An experimental study: Fiber Bragg grating–hydrothermal cycling integration system for seepage monitoring of rockfill dams

Abstract

In order to make up defects liable for the conventional monitoring of rockfill dam seepage in spatial inconsequence and low efficiency, a new monitoring system is proposed based on the heating technique incorporated in the temperature tracer method, that is, the integrated system of fiber Bragg grating temperature sensing and hydrothermal cycling. The system has a boiler as its heating device, and heated water from boiler is admitted through redistributor and circular warm pipelines, in which fiber Bragg grating sensors are embedded in advance for measuring the water temperature, thereby the seepage behavior is identified from the correlative fields of temperature and seepage.

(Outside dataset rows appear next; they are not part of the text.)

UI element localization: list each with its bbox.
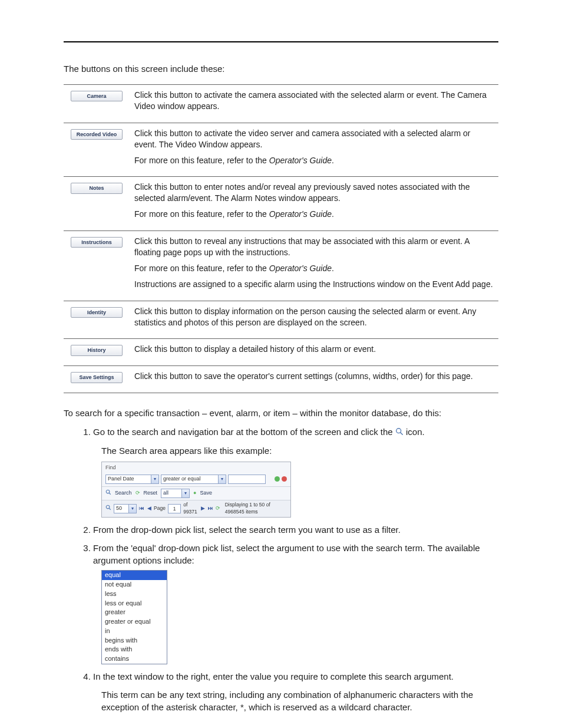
find-field-value: Panel Date: [108, 475, 134, 483]
button-description: Click this button to enter notes and/or …: [130, 177, 498, 231]
list-item[interactable]: begins with: [102, 636, 167, 645]
first-page-icon[interactable]: ⏮: [139, 506, 144, 512]
search-intro: To search for a specific transaction – e…: [64, 407, 498, 419]
prev-page-icon[interactable]: ◀: [147, 506, 151, 512]
pagesize-value: 50: [116, 505, 122, 512]
table-row: IdentityClick this button to display inf…: [64, 301, 498, 339]
button-description: Click this button to reveal any instruct…: [130, 231, 498, 301]
pager-status: Displaying 1 to 50 of 4968545 items: [225, 502, 287, 516]
list-item[interactable]: greater or equal: [102, 617, 167, 627]
step-1a-text: Go to the search and navigation bar at t…: [93, 427, 395, 437]
save-icon: ●: [193, 489, 196, 497]
find-field-dropdown[interactable]: Panel Date▾: [105, 475, 159, 484]
search-icon: [105, 489, 111, 498]
all-value: all: [163, 489, 168, 497]
button-description: Click this button to activate the camera…: [130, 85, 498, 123]
step-3: From the 'equal' drop-down pick list, se…: [93, 542, 498, 664]
instructions-button[interactable]: Instructions: [71, 237, 123, 248]
add-criterion-icon[interactable]: [275, 476, 280, 482]
list-item[interactable]: ends with: [102, 645, 167, 654]
find-operator-dropdown[interactable]: greater or equal▾: [161, 475, 226, 484]
step-1b-text: icon.: [406, 427, 425, 437]
of-count: of 99371: [183, 502, 199, 516]
table-row: HistoryClick this button to display a de…: [64, 339, 498, 366]
list-item[interactable]: greater: [102, 608, 167, 617]
step-2: From the drop-down pick list, select the…: [93, 523, 498, 536]
argument-dropdown-list: equalnot equallessless or equalgreatergr…: [101, 570, 167, 664]
save-settings-button[interactable]: Save Settings: [71, 372, 123, 383]
svg-point-2: [106, 490, 110, 493]
table-row: Save SettingsClick this button to save t…: [64, 366, 498, 393]
list-item[interactable]: less or equal: [102, 599, 167, 608]
history-button[interactable]: History: [71, 345, 123, 355]
refresh-icon[interactable]: ⟳: [216, 506, 220, 512]
reset-icon: ⟳: [135, 489, 140, 497]
recorded-video-button[interactable]: Recorded Video: [71, 129, 123, 140]
table-row: NotesClick this button to enter notes an…: [64, 177, 498, 231]
step-4b-text: This term can be any text string, includ…: [101, 689, 498, 713]
all-dropdown[interactable]: all▾: [161, 489, 190, 498]
top-rule: [64, 41, 498, 42]
list-item[interactable]: contains: [102, 654, 167, 664]
camera-button[interactable]: Camera: [71, 91, 123, 101]
step-4: In the text window to the right, enter t…: [93, 670, 498, 713]
magnifier-icon: [395, 426, 404, 439]
find-value-input[interactable]: [228, 475, 266, 484]
remove-criterion-icon[interactable]: [282, 476, 287, 482]
table-row: Recorded VideoClick this button to activ…: [64, 123, 498, 177]
step-1: Go to the search and navigation bar at t…: [93, 426, 498, 518]
pagesize-dropdown[interactable]: 50▾: [114, 504, 137, 513]
identity-button[interactable]: Identity: [71, 307, 123, 318]
notes-button[interactable]: Notes: [71, 183, 123, 193]
step-3-text: From the 'equal' drop-down pick list, se…: [93, 543, 480, 565]
button-description: Click this button to save the operator's…: [130, 366, 498, 393]
pager-bar: 50▾ ⏮ ◀ Page 1 of 99371 ▶ ⏭ ⟳ Displaying…: [102, 500, 290, 518]
step-4a-text: In the text window to the right, enter t…: [93, 671, 454, 681]
list-item[interactable]: equal: [102, 571, 167, 580]
svg-point-4: [106, 505, 110, 509]
svg-line-1: [401, 433, 403, 435]
find-title: Find: [102, 462, 290, 473]
page-number-input[interactable]: 1: [168, 504, 181, 513]
pager-magnifier-icon[interactable]: [105, 505, 111, 513]
list-item[interactable]: not equal: [102, 580, 167, 589]
intro-text: The buttons on this screen include these…: [64, 64, 498, 74]
save-link[interactable]: Save: [200, 489, 212, 497]
page-label: Page: [154, 505, 166, 512]
button-table: CameraClick this button to activate the …: [64, 84, 498, 393]
svg-line-5: [109, 508, 111, 510]
button-description: Click this button to activate the video …: [130, 123, 498, 177]
button-description: Click this button to display information…: [130, 301, 498, 339]
table-row: CameraClick this button to activate the …: [64, 85, 498, 123]
list-item[interactable]: in: [102, 627, 167, 636]
button-description: Click this button to display a detailed …: [130, 339, 498, 366]
list-item[interactable]: less: [102, 589, 167, 599]
table-row: InstructionsClick this button to reveal …: [64, 231, 498, 301]
next-page-icon[interactable]: ▶: [201, 506, 206, 512]
steps-list: Go to the search and navigation bar at t…: [77, 426, 498, 713]
reset-link[interactable]: Reset: [144, 489, 158, 497]
step-1-sub: The Search area appears like this exampl…: [101, 444, 498, 457]
search-link[interactable]: Search: [115, 489, 132, 497]
svg-line-3: [109, 493, 111, 495]
last-page-icon[interactable]: ⏭: [208, 506, 213, 512]
find-panel: Find Panel Date▾ greater or equal▾ Searc: [101, 462, 291, 518]
find-operator-value: greater or equal: [163, 475, 201, 483]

A coefficient ζv, according to Newton’s law of cooling, is then fitted out by pipeline cooling curves and used as a new way to identify the seepage state. The temperature–time–travel curves for the cooling period have proved by calibration tests to be, in general, consistent with the mathematical model of temperature variations under Newton’s law of cooling, thereby to inverting the seepage velocity through the fitting formula of it with ζv. With the test model of concentrative leakage established in regard to the location, amount of leakage passages, and leakage rate, multi-condition tests have been conducted which conclude that the proposed method is capable of positioning leakage and quantifying seepage velocity; therefore, it is valid for seepage monitoring and identification.